Extracted page text data:
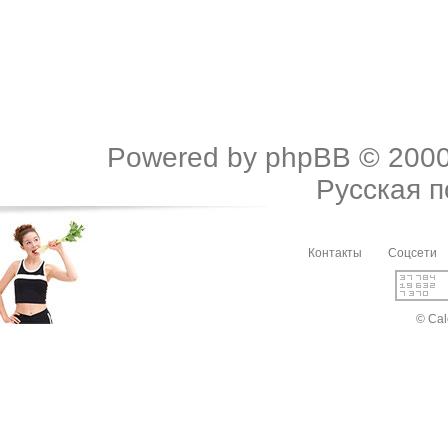
Powered by
phpBB
© 2000
Русская 
Контакты
Соцсети
© Cal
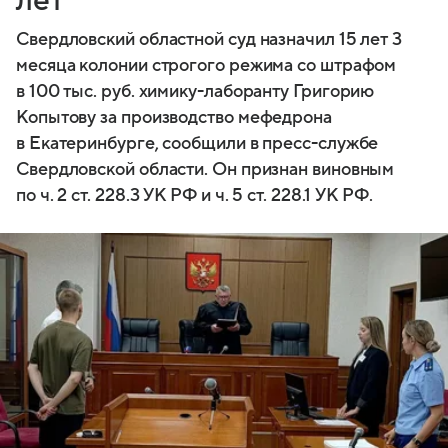
лет
Свердловский областной суд назначил 15 лет 3
месяца колонии строгого режима со штрафом
в 100 тыс. руб. химику-лаборанту Григорию
Копытову за производство мефедрона
в Екатеринбурге, сообщили в пресс-службе
Свердловской области. Он признан виновным
по ч. 2 ст. 228.3 УК РФ и ч. 5 ст. 228.1 УК РФ.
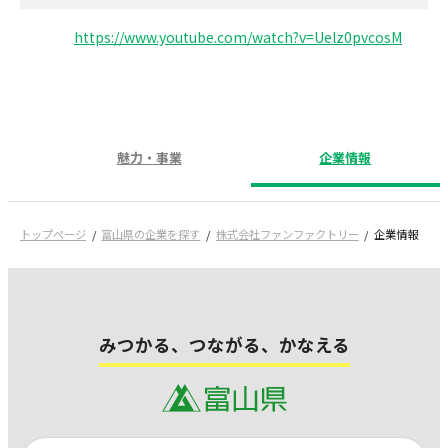
https://www.youtube.com/watch?v=Uelz0pvcosM
魅力・事業
企業情報
トップページ
富山県の企業を探す
株式会社ファンファクトリー
企業情報
みつかる、つながる、かなえる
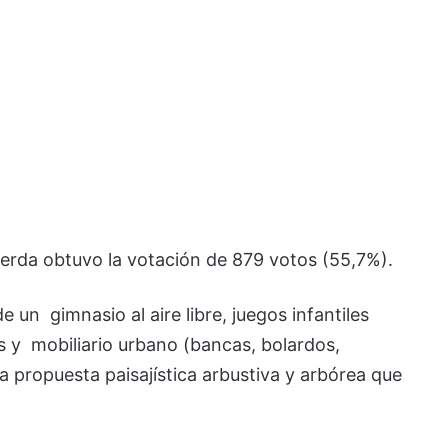
ierda obtuvo la votación de 879 votos (55,7%).
un gimnasio al aire libre, juegos infantiles
s y mobiliario urbano (bancas, bolardos,
 propuesta paisajística arbustiva y arbórea que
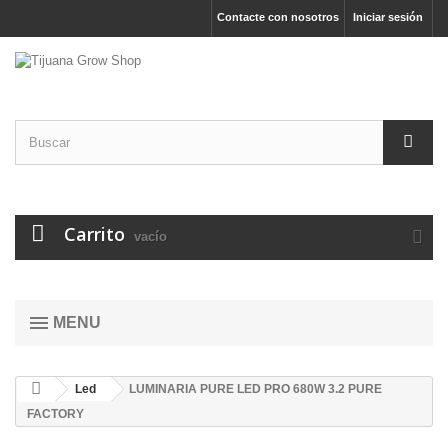
Contacte con nosotros
Iniciar sesión
Carrito
vacío
MENU
Led
LUMINARIA PURE LED PRO 680W 3.2 PURE
FACTORY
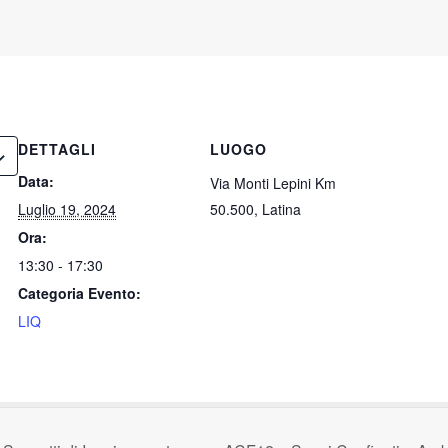
DETTAGLI
LUOGO
Data:
Via Monti Lepini Km
Luglio 19, 2024
50.500, Latina
Ora:
13:30 - 17:30
Categoria Evento:
LIQ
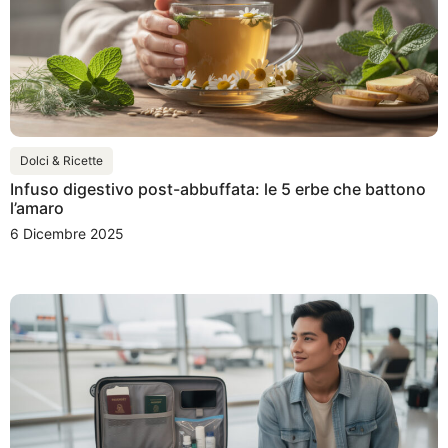
Dolci & Ricette
Infuso digestivo post-abbuffata: le 5 erbe che battono
l’amaro
6 Dicembre 2025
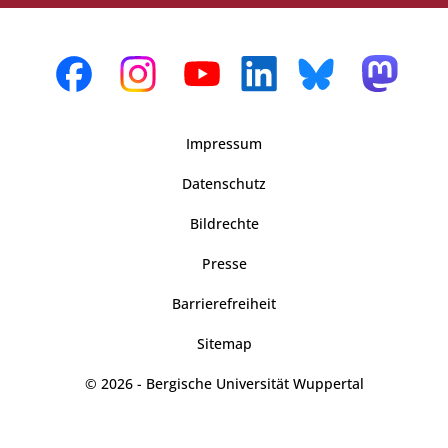
Impressum
Datenschutz
Bildrechte
Presse
Barrierefreiheit
Sitemap
© 2026 - Bergische Universität Wuppertal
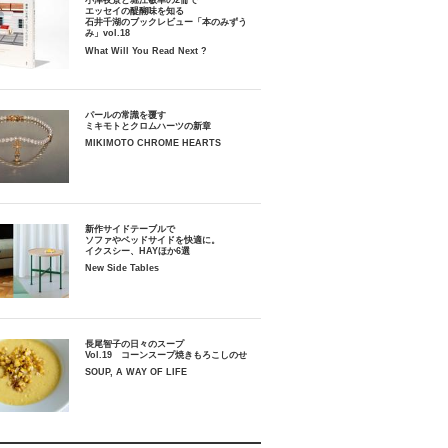
小津夜景と堀江敏幸の2冊で
エッセイの醍醐味を知る
石井千湖のブックレビュー「本のみずう
み」vol.18
What Will You Read Next ?
パールの常識を覆す
ミキモトとクロムハーツの新章
MIKIMOTO CHROME HEARTS
新作サイドテーブルで
ソファやベッドサイドを快適に。
イクスシー、HAYほか6選
New Side Tables
長尾智子の日々のスープ
Vol.19 コーンスープ焼きもろこしのせ
SOUP, A WAY OF LIFE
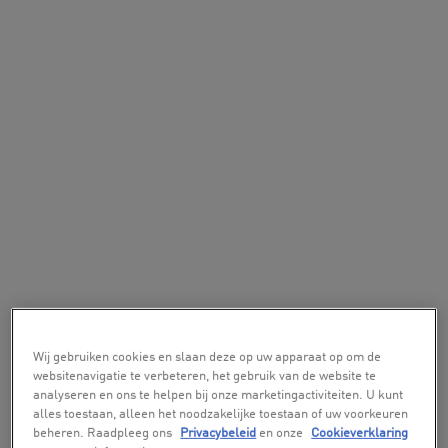
Wij gebruiken cookies en slaan deze op uw apparaat op om de
websitenavigatie te verbeteren, het gebruik van de website te
analyseren en ons te helpen bij onze marketingactiviteiten. U kunt
alles toestaan, alleen het noodzakelijke toestaan of uw voorkeuren
beheren. Raadpleeg ons
Privacybeleid
en onze
Cookieverklaring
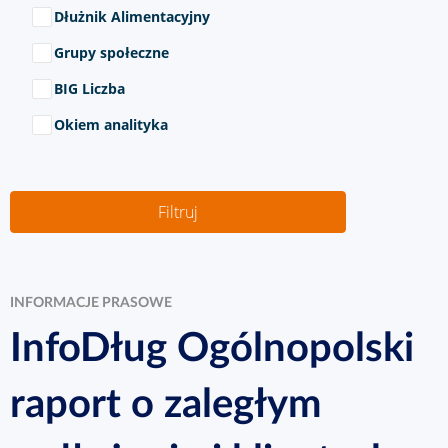
Dłużnik Alimentacyjny
Grupy społeczne
BIG Liczba
Okiem analityka
INFORMACJE PRASOWE
InfoDług Ogólnopolski
raport o zaległym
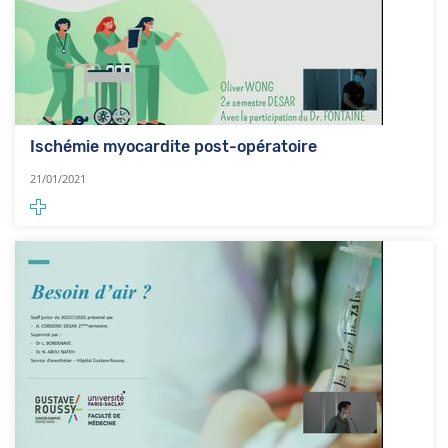
Ischémie myocardite post-opératoire
21/01/2021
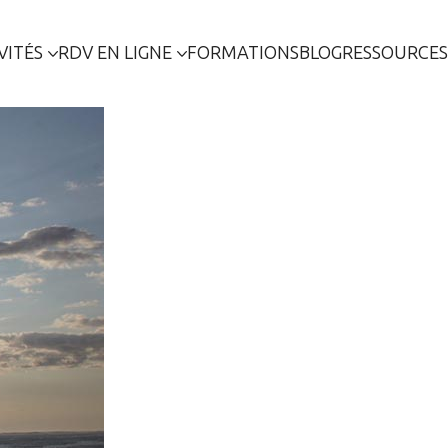
VITÉS
RDV EN LIGNE
FORMATIONS
BLOG
RESSOURCES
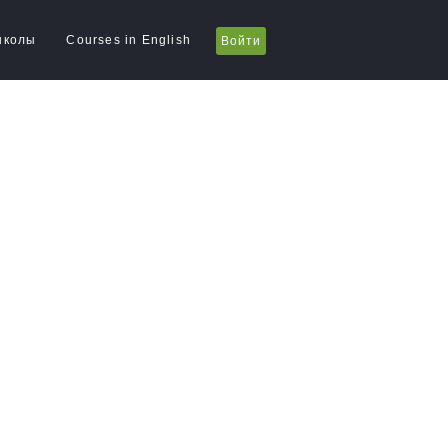
школы
Courses in English
Войти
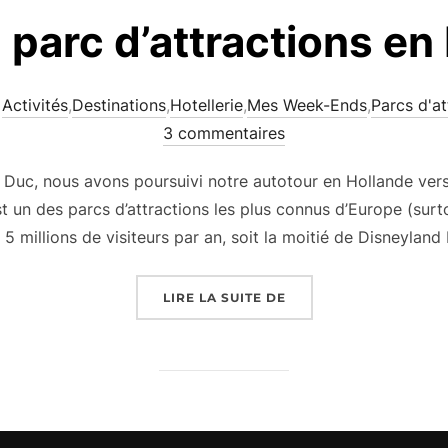
: parc d’attractions e
Activités
,
Destinations
,
Hotellerie
,
Mes Week-Ends
,
Parcs d'at
3 commentaires
e Duc, nous avons poursuivi notre autotour en Hollande vers 
st un des parcs d’attractions les plus connus d’Europe (surt
t 5 millions de visiteurs par an, soit la moitié de Disneyland
« EFTELING : PARC D
LIRE LA SUITE DE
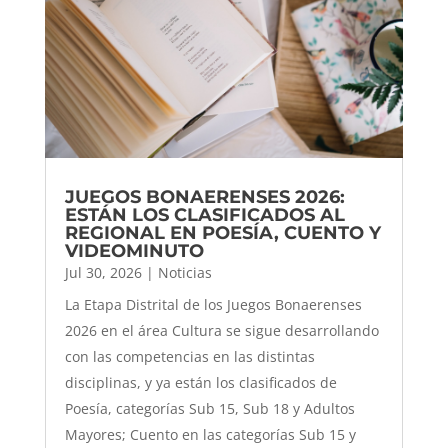
JUEGOS BONAERENSES 2026:
ESTÁN LOS CLASIFICADOS AL
REGIONAL EN POESÍA, CUENTO Y
VIDEOMINUTO
Jul 30, 2026
|
Noticias
La Etapa Distrital de los Juegos Bonaerenses
2026 en el área Cultura se sigue desarrollando
con las competencias en las distintas
disciplinas, y ya están los clasificados de
Poesía, categorías Sub 15, Sub 18 y Adultos
Mayores; Cuento en las categorías Sub 15 y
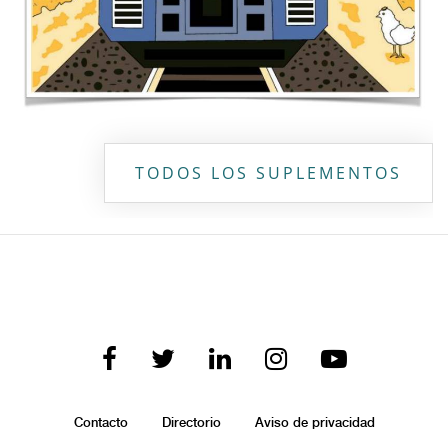
TODOS LOS SUPLEMENTOS
Contacto
Directorio
Aviso de privacidad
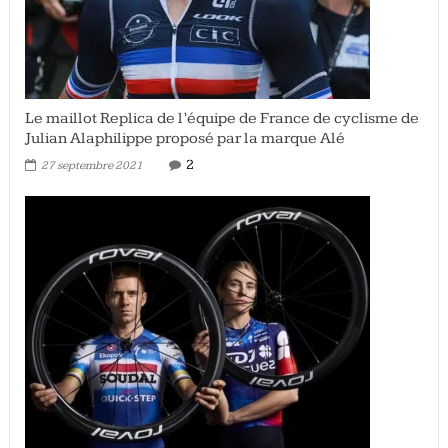
Le maillot Replica de l’équipe de France de cyclisme de
Julian Alaphilippe proposé par la marque Alé
2
27 septembre 2021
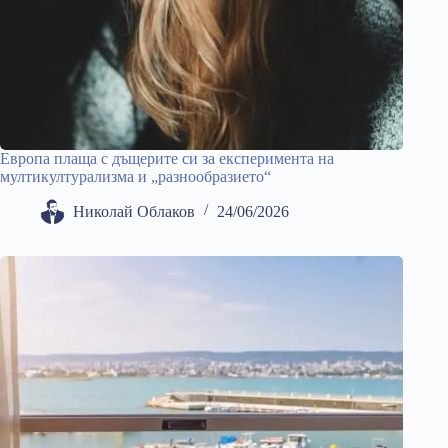
Европа плаща с дъщерите си за експеримента на
мултикултурализма и „разнообразието“
Николай Облаков
24/06/2026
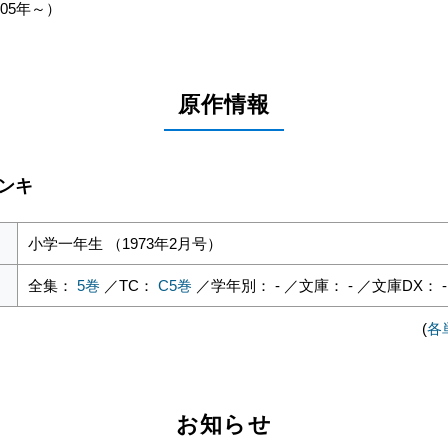
05年～）
原作情報
ペンキ
小学一年生 （1973年2月号）
全集：
5巻
／TC：
C5巻
／学年別： - ／文庫： - ／文庫DX： - ／
(
各
お知らせ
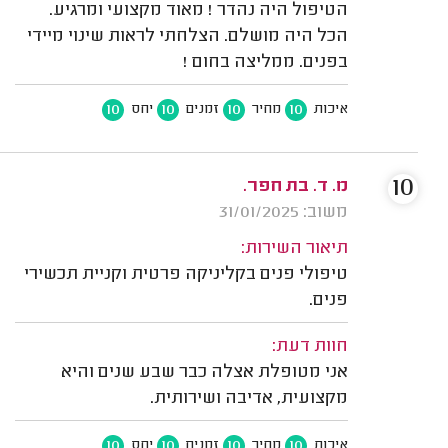
הטיפול היה נהדר ! מאוד מקצועי ומרגיע.
הכל היה מושלם. הצלחתי לראות שינוי מיידי
בפנים. ממליצה בחום !
10
10
10
10
איכות
מחיר
זמנים
יחס
10
מ. ד. בת חפר.
משוב: 31/01/2025
תיאור השירות:
טיפולי פנים בקליניקה פרטית וקניית תכשירי
פנים.
חוות דעת:
אני מטופלת אצלה כבר שבע שנים והיא
מקצועית, אדיבה ושירותית.
10
10
10
10
איכות
מחיר
זמנים
יחס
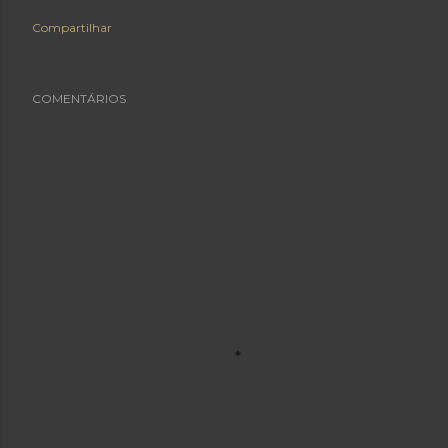
Compartilhar
COMENTÁRIOS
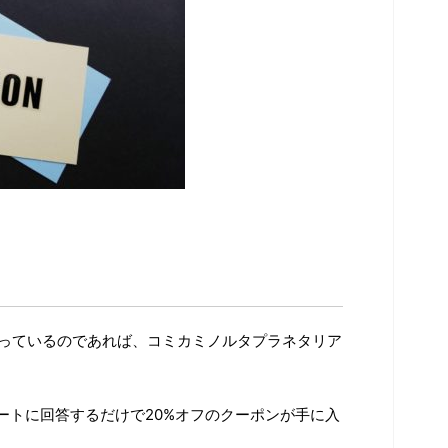
入っているのであれば、コミカミノルタプラネタリア
。
ートに回答するだけで20%オフのクーポンが手に入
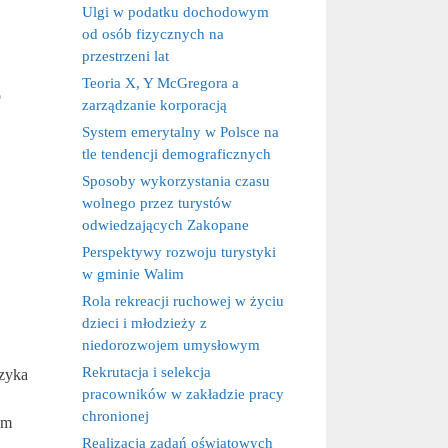
Ulgi w podatku dochodowym
od osób fizycznych na
przestrzeni lat
Teoria X, Y McGregora a
o
zarządzanie korporacją
System emerytalny w Polsce na
tle tendencji demograficznych
Sposoby wykorzystania czasu
wolnego przez turystów
odwiedzających Zakopane
Perspektywy rozwoju turystyki
w gminie Walim
Rola rekreacji ruchowej w życiu
dzieci i młodzieży z
niedorozwojem umysłowym
Rekrutacja i selekcja
yzyka
pracowników w zakładzie pracy
chronionej
em
Realizacja zadań oświatowych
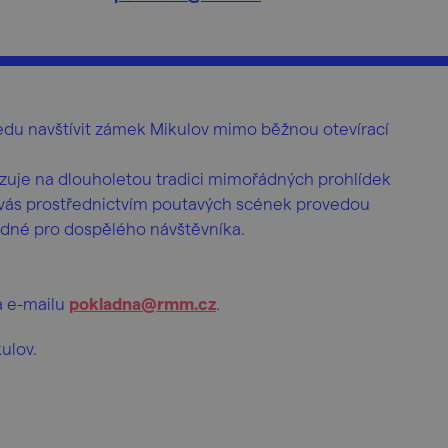
du navštívit zámek Mikulov mimo běžnou otevírací
zuje na dlouholetou tradici mimořádných prohlídek
 vás prostřednictvím poutavých scének provedou
hodné pro dospělého návštěvníka.
a e-mailu
pokladna@rmm.cz
.
ulov.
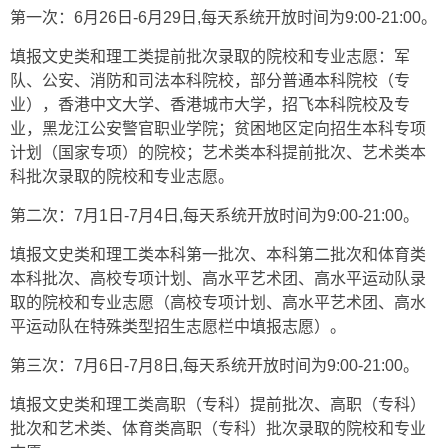
第一次：6月26日-6月29日,每天系统开放时间为9:00-21:00。
填报文史类和理工类提前批次录取的院校和专业志愿：军
队、公安、消防和司法本科院校，部分普通本科院校（专
业），香港中文大学、香港城市大学，招飞本科院校及专
业，黑龙江公安警官职业学院；贫困地区定向招生本科专项
计划（国家专项）的院校；艺术类本科提前批次、艺术类本
科批次录取的院校和专业志愿。
第二次：7月1日-7月4日,每天系统开放时间为9:00-21:00。
填报文史类和理工类本科第一批次、本科第二批次和体育类
本科批次、高校专项计划、高水平艺术团、高水平运动队录
取的院校和专业志愿（高校专项计划、高水平艺术团、高水
平运动队在特殊类型招生志愿栏中填报志愿）。
第三次：7月6日-7月8日,每天系统开放时间为9:00-21:00。
填报文史类和理工类高职（专科）提前批次、高职（专科）
批次和艺术类、体育类高职（专科）批次录取的院校和专业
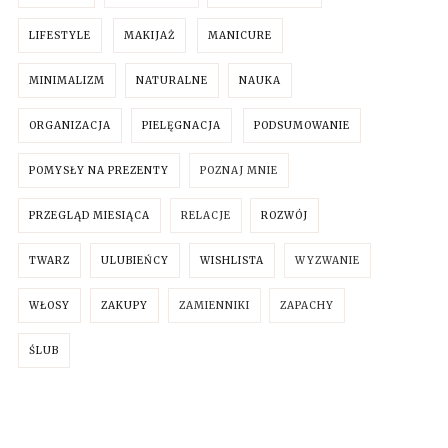
LIFESTYLE
MAKIJAŻ
MANICURE
MINIMALIZM
NATURALNE
NAUKA
ORGANIZACJA
PIELĘGNACJA
PODSUMOWANIE
POMYSŁY NA PREZENTY
POZNAJ MNIE
PRZEGLĄD MIESIĄCA
RELACJE
ROZWÓJ
TWARZ
ULUBIEŃCY
WISHLISTA
WYZWANIE
WŁOSY
ZAKUPY
ZAMIENNIKI
ZAPACHY
ŚLUB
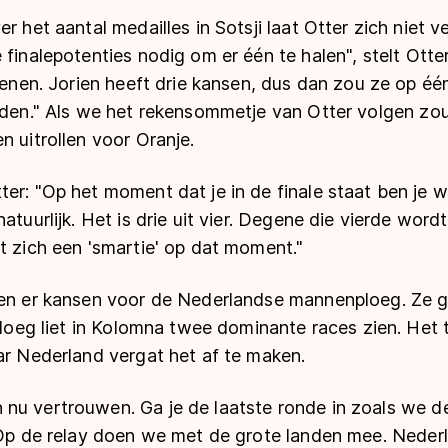
r het aantal medailles in Sotsji laat Otter zich niet v
 finalepotenties nodig om er één te halen", stelt Otter
ekenen. Jorien heeft drie kansen, dus dan zou ze op é
jden." Als we het rekensommetje van Otter volgen zoud
n uitrollen voor Oranje.
er: "Op het moment dat je in de finale staat ben je wel
atuurlijk. Het is drie uit vier. Degene die vierde word
t zich een 'smartie' op dat moment."
gen er kansen voor de Nederlandse mannenploeg. Ze 
 ploeg liet in Kolomna twee dominante races zien. Het
ar Nederland vergat het af te maken.
nu vertrouwen. Ga je de laatste ronde in zoals we de
 "Op de relay doen we met de grote landen mee. Neder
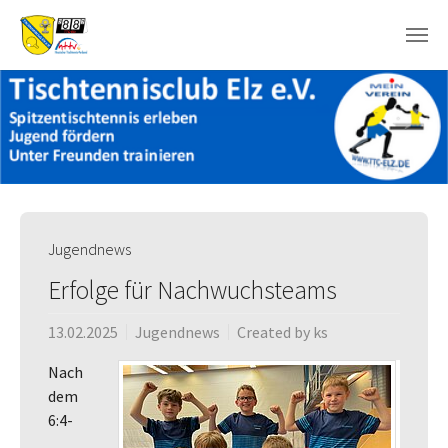
Skip to main content
Jugendnews
Erfolge für Nachwuchsteams
13.02.2025
Jugendnews
Created by
ks
Nach
dem
6:4-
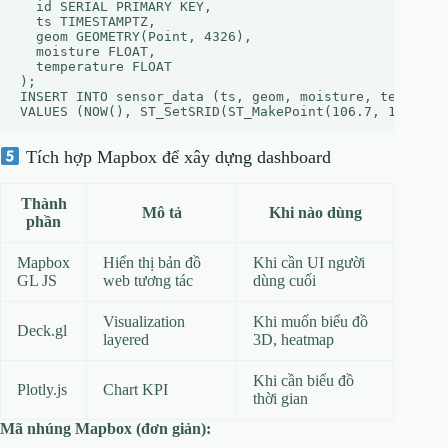
  id SERIAL PRIMARY KEY,

  ts TIMESTAMPTZ,

  geom GEOMETRY(Point, 4326),

  moisture FLOAT,

  temperature FLOAT

);

INSERT INTO sensor_data (ts, geom, moisture, temperatu
Tích hợp Mapbox để xây dựng dashboard
Thành
Mô tả
Khi nào dùng
phần
Mapbox
Hiển thị bản đồ
Khi cần UI người
GL JS
web tương tác
dùng cuối
Visualization
Khi muốn biểu đồ
Deck.gl
layered
3D, heatmap
Khi cần biểu đồ
Plotly.js
Chart KPI
thời gian
Mã nhúng Mapbox (đơn giản):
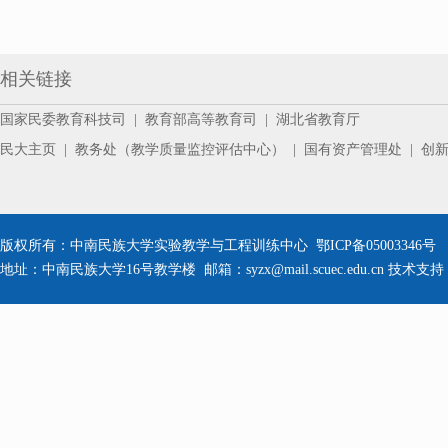
相关链接
国家民委教育科技司
|
教育部高等教育司
|
湖北省教育厅
民大主页
|
教务处（教学质量监控评估中心）
|
国有资产管理处
|
创
版权所有：中南民族大学实验教学与工程训练中心 鄂ICP备05003346号 公安备
地址：中南民族大学16号教学楼 邮箱：syzx@mail.scuec.edu.cn 技术支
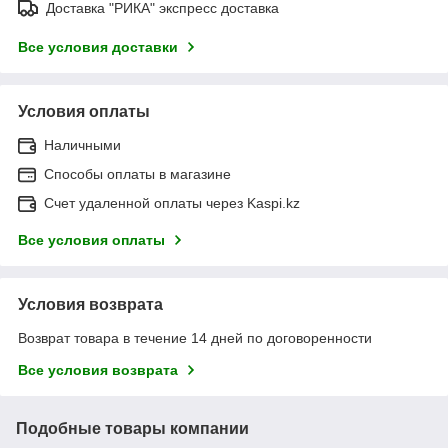
Доставка "РИКА" экспресс доставка
Все условия доставки
Условия оплаты
Наличными
Способы оплаты в магазине
Счет удаленной оплаты через Kaspi.kz
Все условия оплаты
Условия возврата
Возврат товара в течение 14 дней по договоренности
Все условия возврата
Подобные товары компании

• **Task brief**: Write out the line that contains "Tích hợp Mapbox để xây dựng dashboard" and every line after it to the end of the data, exactly as they stand. Omit the pictures.

• **Task answer**:
Tích hợp Mapbox để xây dựng dashboard
Thành
Mô tả
Khi nào dùng
phần
Mapbox
Hiển thị bản đồ
Khi cần UI người
GL JS
web tương tác
dùng cuối
Visualization
Khi muốn biểu đồ
Deck.gl
layered
3D, heatmap
Khi cần biểu đồ
Plotly.js
Chart KPI
thời gian
Mã nhúng Mapbox (đơn giản):
相关链接
国家民委教育科技司
|
教育部高等教育司
|
湖北省教育厅
民大主页
|
教务处（教学质量监控评估中心）
|
国有资产管理处
|
创
版权所有：中南民族大学实验教学与工程训练中心 鄂ICP备05003346号 公安备
地址：中南民族大学16号教学楼 邮箱：syzx@mail.scuec.edu.cn 技术支
Доставка "РИКА" экспресс доставка
Все условия доставки
Условия оплаты
Наличными
Способы оплаты в магазине
Счет удаленной оплаты через Kaspi.kz
Все условия оплаты
Условия возврата
Возврат товара в течение 14 дней по договоренности
Все условия возврата
Подобные товары компании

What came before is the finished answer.